● MATERIALS PROVIDED
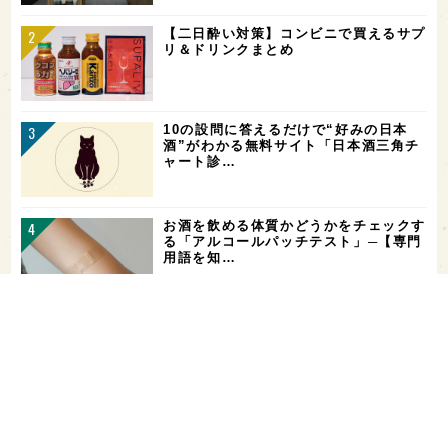
【二日酔い対策】コンビニで買えるサプ
リ＆ドリンクまとめ
10の設問に答えるだけで“好みの日本
酒”がわかる無料サイト「日本酒三角チ
ャート診…
お酒を飲める体質かどうかをチェックす
る「アルコールパッチテスト」─【専門
用語を知…
花酵母で醸した18銘柄のお酒を飲み比
べ！「第16回 花の宴 in 東京」が、8/
…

● ACTIVITY
Copy exactly the lines from the one with "る「アルコールパッチテスト」─【専門" down to the last line of the records above, and leave out everything else.

● ANSWER FOR THIS EXERCISE
る「アルコールパッチテスト」─【専門
用語を知…
花酵母で醸した18銘柄のお酒を飲み比
べ！「第16回 花の宴 in 東京」が、8/
…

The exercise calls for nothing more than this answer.